In a consecutive series of 163 women with operable breast carcinoma, we injected microcolloidal particles of human serum albumin labelled with technetium-99m. This tracer was injected subdermally, close to the tumour site, on the day before surgery, and scintigraphic images of the axilla and breast were taken 10 min, 30 min, and 3 h later. A mark was placed on the skin over the site of the radioactive node (sentinel node). During breast surgery, a hand-held gamma-ray detector probe was used to locate the sentinel node, and make possible its separate removal via a small axillary incision. Complete axillary lymphadenectomy was then done. The sentinel node was tagged separately from other nodes. Permanent sections of all removed nodes were prepared for pathological examination.

FINDINGS

From the sentinel node, we could accurately predict axillary lymph-node status in 156 (97.5%) of the 160 patients in whom a sentinel node was identified, and in all cases (45 patients) with tumours less than 1.5 cm in diameter.

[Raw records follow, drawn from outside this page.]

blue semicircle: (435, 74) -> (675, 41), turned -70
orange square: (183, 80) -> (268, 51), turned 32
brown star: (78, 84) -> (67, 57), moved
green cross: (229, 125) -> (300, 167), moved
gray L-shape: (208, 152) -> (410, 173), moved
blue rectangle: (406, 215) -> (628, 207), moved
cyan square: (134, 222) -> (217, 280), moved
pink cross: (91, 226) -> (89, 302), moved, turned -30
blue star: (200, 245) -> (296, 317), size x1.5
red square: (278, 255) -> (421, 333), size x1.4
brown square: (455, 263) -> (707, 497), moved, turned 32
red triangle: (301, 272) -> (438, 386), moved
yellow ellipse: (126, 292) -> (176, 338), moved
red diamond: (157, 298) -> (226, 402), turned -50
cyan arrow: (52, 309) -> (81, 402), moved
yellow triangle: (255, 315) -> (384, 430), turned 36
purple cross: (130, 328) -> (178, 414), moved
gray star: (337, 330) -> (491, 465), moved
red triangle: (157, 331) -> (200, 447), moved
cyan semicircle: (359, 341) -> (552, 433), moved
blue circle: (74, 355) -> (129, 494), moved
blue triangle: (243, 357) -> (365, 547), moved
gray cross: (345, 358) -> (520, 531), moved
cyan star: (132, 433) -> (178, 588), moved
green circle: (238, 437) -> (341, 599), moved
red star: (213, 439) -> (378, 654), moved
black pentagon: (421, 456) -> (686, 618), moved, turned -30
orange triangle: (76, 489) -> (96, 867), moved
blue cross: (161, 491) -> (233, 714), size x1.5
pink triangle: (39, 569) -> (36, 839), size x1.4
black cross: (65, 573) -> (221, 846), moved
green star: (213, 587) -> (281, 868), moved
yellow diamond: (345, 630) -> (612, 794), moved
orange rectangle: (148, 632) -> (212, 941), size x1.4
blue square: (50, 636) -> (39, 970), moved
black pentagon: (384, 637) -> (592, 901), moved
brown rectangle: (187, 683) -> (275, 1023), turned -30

In 32 (38%) of the 85 cases with metastatic axillary nodes, the only positive node was the sentinel node.

INTERPRETATION

In the large majority of patients with breast cancer, lymphoscintigraphy and gamma-probe-guided surgery can be used to locate the sentinel node in the axilla, and thereby provide important information about the status of axillary nodes. Patients without clinical involvement of the axilla should undergo sentinel-node biopsy routinely, and may be spared complete axillary dissection when the sentinel node is disease-free.

摘要

背景

腋窝淋巴结清扫术是乳腺癌外科治疗中的一项重要分期手术。然而,早期诊断导致腋窝无疾病的清扫手术数量不断增加。这引发了对该手术必要性的质疑。我们开展了一项研究,首先评估单个腋窝淋巴结(前哨淋巴结)是否最初从乳腺癌接收恶性细胞,其次评估前哨淋巴结无转移是否能可靠地预测腋窝无病状态。

方法

在连续的163例可手术乳腺癌女性患者中,我们注射了用锝-99m标记的人血清白蛋白微胶体颗粒。该示踪剂在手术前一天于肿瘤部位附近皮下注射,10分钟、30分钟和3小时后拍摄腋窝和乳房的闪烁图像。在放射性淋巴结(前哨淋巴结)部位的皮肤上做标记。在乳房手术期间,使用手持式γ射线探测器探头定位前哨淋巴结,并通过小的腋窝切口将其单独切除。然后进行完整的腋窝淋巴结清扫术。前哨淋巴结与其他淋巴结分别标记。对所有切除的淋巴结制作永久切片进行病理检查。

结果

在160例识别出前哨淋巴结的患者中,有156例(97.5%)以及所有直径小于1.5 cm的肿瘤患者(45例)中,我们能够从前哨淋巴结准确预测腋窝淋巴结状态。在85例腋窝淋巴结转移的病例中,有32例(38%)唯一的阳性淋巴结是前哨淋巴结。

解读

在大多数乳腺癌患者中,淋巴闪烁显像和γ探头引导手术可用于定位腋窝前哨淋巴结,从而提供有关腋窝淋巴结状态的重要信息。腋窝无临床受累的患者应常规进行前哨淋巴结活检,当前哨淋巴结无病时,可避免进行完整的腋窝清扫术。